Cloud Dataprep on GCP: No-Code ETL Magic

Interactive Transformations and Intuitive GUI

5 min readFeb 1, 2024

Cloud Dataprep is a data preparation tool by Alteryx on GCP that seamlessly integrates with BigQuery and Dataflow. It is an intelligent cloud data service that revolutionizes data exploration, cleansing, and preparation for analytics and machine learning.

Following Trifacta’s acquisition by Alteryx in the first quarter of 2022, Alteryx can now offer its analytics solution across on-premises, hybrid, and cloud environments.

Dataprep excels in ETL with its smooth GUI and predictive interaction features. Integrated with BigQuery and Dataflow, it ensures high-speed performance.
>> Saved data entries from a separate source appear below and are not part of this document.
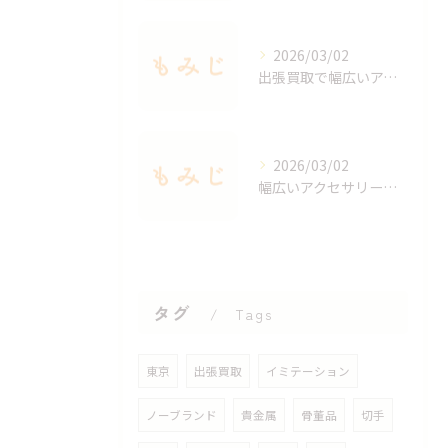
2026/03/02
出張買取で幅広いアクセサリーを適正査定する秘訣
2026/03/02
幅広いアクセサリーを出張買取で手軽に査定する方法
タグ
Tags
東京
出張買取
イミテーション
ノーブランド
貴金属
骨董品
切手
Bigquery Architecture — Simplified

Bigquery is Google’s fully managed, serverless, highly scalable data warehouse that comes with a built-in petabyte…

psrajpoot.medium.com

Dataprep Features

1. Predictive Transformation:

Leverages a proprietary inference algorithm to interpret data transformation intent, automatically generating ranked suggestions and patterns.
ML-driven suggestions and predictive interactions streamline transformations.

2. Rich Transformations:

Offers hundreds of transformation functions (aggregation, pivot, joins, etc.) for quick data manipulation.
Enables one-click application of various transformations for data refinement.

3. Optimized Processing:

Automatically selects the best processing engine for fast transformation based on data volume and locality.
Utilizes BigQuery for in-place ELT transforms, Dataflow, or Photo (in-memory engine) for smaller volumes.

4. Active Profiling:

Interactive visual representations enable data exploration, discovery, cleansing, and transformation.
Dynamic visualizations of key statistical information aid in interpreting large data volumes.

5. Data Quality Enhancement:

Implements data quality rules to monitor and enhance data accuracy, completeness, consistency, validity, and uniqueness.
Provides comprehensive insights into data cleanliness.
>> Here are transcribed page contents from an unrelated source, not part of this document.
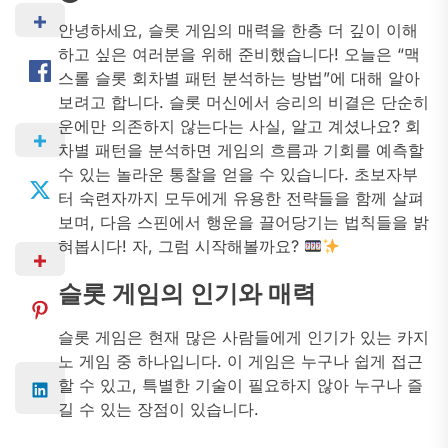
안녕하세요, 슬롯 게임의 매력을 한층 더 깊이 이해
하고 싶은 여러분을 위해 준비했습니다! 오늘은 “맥
스롤 슬롯 회차별 패턴 분석하는 방법”에 대해 알아
보려고 합니다. 슬롯 머신에서 승리의 비결은 단순히
운에만 의존하지 않는다는 사실, 알고 계셨나요? 회
차별 패턴을 분석하면 게임의 흐름과 기회를 예측할
수 있는 놀라운 통찰을 얻을 수 있습니다. 초보자부
터 숙련자까지 모두에게 유용한 전략들을 함께 살펴
보며, 다음 스핀에서 행운을 끌어당기는 법칙들을 밝
혀봅시다! 자, 그럼 시작해볼까요?
슬롯 게임의 인기와 매력
슬롯 게임은 현재 많은 사람들에게 인기가 있는 카지
노 게임 중 하나입니다. 이 게임은 누구나 쉽게 접근
할 수 있고, 특별한 기술이 필요하지 않아 누구나 즐
길 수 있는 장점이 있습니다.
6. Collaboration and Sharing:

Facilitates real-time collaboration on workflows among multiple users.
Allows users to create copies of quality work as templates for independent projects.

7. Comprehensive Connectivity:

Extensive connectivity with various data sources such as Salesforce, Oracle, MySQL, etc., in addition to standard connectors like BigQuery and Cloud Storage.
Enriches self-service analytics with diverse data sources for comprehensive insights.
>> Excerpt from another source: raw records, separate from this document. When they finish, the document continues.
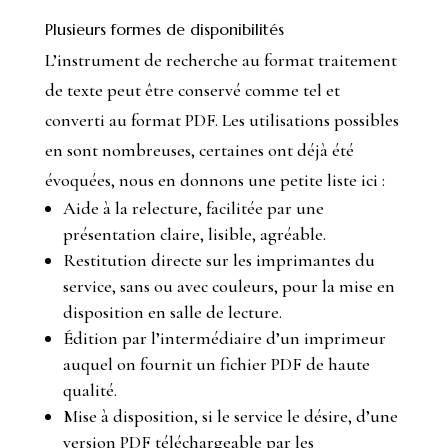
Plusieurs formes de disponibilités
L’instrument de recherche au format traitement
de texte peut être conservé comme tel et
converti au format PDF. Les utilisations possibles
en sont nombreuses, certaines ont déjà été
évoquées, nous en donnons une petite liste ici :
Aide à la relecture, facilitée par une
présentation claire, lisible, agréable.
Restitution directe sur les imprimantes du
service, sans ou avec couleurs, pour la mise en
disposition en salle de lecture.
Édition par l’intermédiaire d’un imprimeur
auquel on fournit un fichier PDF de haute
qualité.
Mise à disposition, si le service le désire, d’une
version PDF téléchargeable par les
1. Connectivity and Exploration

In addition to standard connections like BigQuery, Cloud Storage, Microsoft Excel, and Google Sheets, Dataprep offers integration with numerous data sources such as Salesforce, Oracle, Microsoft SQL Server, MySQL, PostgreSQL, and many more.

Flow

Datasets, recipes, and outputs can be grouped into flows, providing organizational units in the platform.

A flow enables you to visualize the connections and relationships between datasets as they are intertwined throughout the data transformation process.

Imported Datasets

An imported dataset within Dataprep serves as a reference to the source data. It is generated when specifying the file(s) or table(s) to be accessed through a connection.

2. Data Transformation

With Dataprep you can do almost all the common data transformations like joins, unions, imputations, aggregations, etc.

Sample

A sample represents a subset of the complete dataset. When working with your data in the interface, you observe a portion of the entire dataset, enabling real-time preview of any changes made.

Dataprep generates samples automatically for display and manipulation, optimizing performance.
You can easily customize sample size, scope, and generation method (Random, Filter-based, Anomaly-based, Stratified, Cluster-based).

Recipe

A recipe is a sequence of transformation steps for modifying your source dataset.

Using suggestions, toolbar options, or data histogram values, new steps are added. Modifications can be made through the Transform Builder — a context panel where transformations are adjusted and changes previewed.

Transforming Diverse Data

Easily manipulate CSV, JSON, relational tables, or massive SaaS application datasets, regardless of size — from megabytes to petabytes.

Pattern Identification and Application

Efficiently identify and leverage data patterns using columnar pattern matching.
Apply regular expressions or Dataprep patterns within your recipes to locate and transform specific data patterns.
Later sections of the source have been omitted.